Grelhar carne e peixe não é a mesma coisa. As temperaturas diferem, se o peixe é gordo ou é magro condiciona a forma de cozinhar, se a carne é branca ou vermelha também. “O tempo influencia o prato”, garante Óscar Gonçalves. Há ainda a temperatura, não se deve ter a carne o dia inteiro fora do frigorífico, mas também não se pode colocar uma peça na grelha demasiado fria. “A temperatura da carne não deve ser muito baixa.” Se é para chegar ao coração da carne ou do peixe, há que ter cuidado neste ponto.
Nada de queimar o que se grelha, evitar a formação de partes carbonizadas, se isso acontecer, removê-las, nunca ingerir o que está queimado ou esturricado. “Desprezar as partes do alimento que poderão ficar carbonizadas, não as ingerindo, uma vez que estas poderão conter propriedade tóxicas para o nosso organismo”, avisa Alexandra Bento. A dose é que faz o veneno, lembra Duarte Torres. A quantidade do que se consome é sempre importante para não levantar preocupações de saúde. “Não há nada que seja completamente inócuo e tem a ver com o nível de exposição a que somos sujeitos”, sublinha. Aconselha-se, por isso, consumo moderado de carne e peixe grelhados ou cozinhados de outras maneiras.
Ervas aromáticas e pouco sal
Há passos e cuidados a ter em consideração para um grelhado saudável. A bastonária da Ordem dos Nutricionistas recomenda temperar a carne ou o peixe antes de grelhar, utilizando, por exemplo, vinho ou vinagre, alho, limão, ervas aromáticas (salsa, coentros, louro, entre outros) e especiarias , como pimenta, colorau, cominhos. E deixar a peça a marinar, no frigorífico. Experimentar não adicionar sal ou apenas uma quantidade muito reduzida. “Assim, poderá saborear o sabor dos alimentos misturados com as ervas aromáticas e especiarias e não tem os malefícios do consumo de sal.”

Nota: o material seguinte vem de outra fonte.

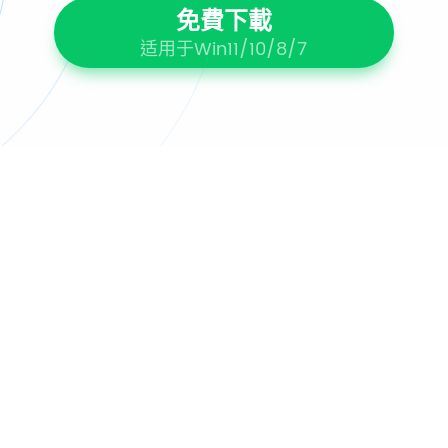
免費下載
适用于Win11/10/8/7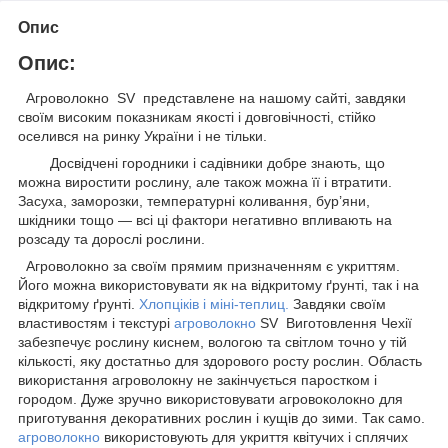
Опис
Опис:
Агроволокно SV представлене на нашому сайті, завдяки
своїм високим показникам якості і довговічності, стійко
оселився на ринку України і не тільки.
Досвідчені городники і садівники добре знають, що
можна виростити рослину, але також можна її і втратити.
Засуха, заморозки, температурні коливання, бур’яни,
шкідники тощо — всі ці фактори негативно впливають на
розсаду та дорослі рослини.
Агроволокно за своїм прямим призначенням є укриттям.
Його можна використовувати як на відкритому ґрунті, так і на
відкритому ґрунті.
Хлопціків і міні-теплиц
.
Завдяки своїм
властивостям і текстурі
агроволокно
SV Виготовлення Чехії
забезпечує рослину киснем, вологою та світлом точно у тій
кількості, яку достатньо для здорового росту рослин. Область
використання агроволокну не закінчується паростком і
городом. Дуже зручно використовувати агровоколокно для
приготування декоративних рослин і кущів до зими. Так само.
агроволокно
використовують для укриття квітучих і сплячих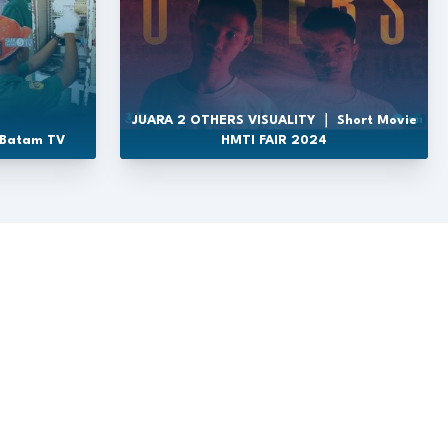
JUARA 2 OTHERS VISUALITY ｜ Short Movie
 Batam TV
HMTI FAIR 2024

Duarte Torres sugere fazer marinadas com ervas aromáticas, cerveja, vinho, alho, porque reduzem a formação dos compostos indesejáveis durante a grelha. E também estão comprovados os benefícios de saladas, vegetais e frutas a acompanhar carne e peixe grelhados. “Protegem as células dos eventuais efeitos tóxicos desses compostos”, adianta o professor e investigador.
Não usar qualquer tipo de gordura, manteiga, margarina, banha ou azeite. Alexandra Bento explica porquê. “Mesmo que seja apenas para untar, não se deve fazer, pois ao adicionar gordura estará a fazer um frito em pouca gordura.” Deve-se aquecer a grelha, a chapa ou o espeto, antes de colocar a peça de carne, peixe ou hortícola, e evitar grelhar os alimentos em demasia. Por uma óbvia razão. “Para que possa aproveitar o sabor dos sucos dos alimentos e para reduzir a hipótese de se formarem compostos prejudiciais à saúde”, diz Alexandra Bento. E nunca, em momento algum, colocar a carne ou o peixe ainda com sangue no prato, o alimento pode ainda estar cru e não garantir a segurança alimentar. Afinal, grelhar tem que se lhe diga.
Dicas para bem grelhar
• Temperar, antes de grelhar, com marinadas de ervas aromáticas, alho, limão, vinho, cerveja, vinagre.
• Não adicionar qualquer tipo de gordura. Nada de manteiga, margarina, banha ou azeite.
• Aquecer a grelha antes de colocar a carne ou o peixe a cozinhar.
• Evitar grelhar os alimentos em demasia. As partes queimadas não fazem bem à saúde.
• Não deixar a carne ou o peixe com sangue, o alimento pode estar cru e a segurança alimentar fica em risco.
• Acompanhar a proteína grelhada com doses generosas de saladas, vegetais, frutas. A ciência confirma que estes acompanhamentos fazem bem à saúde.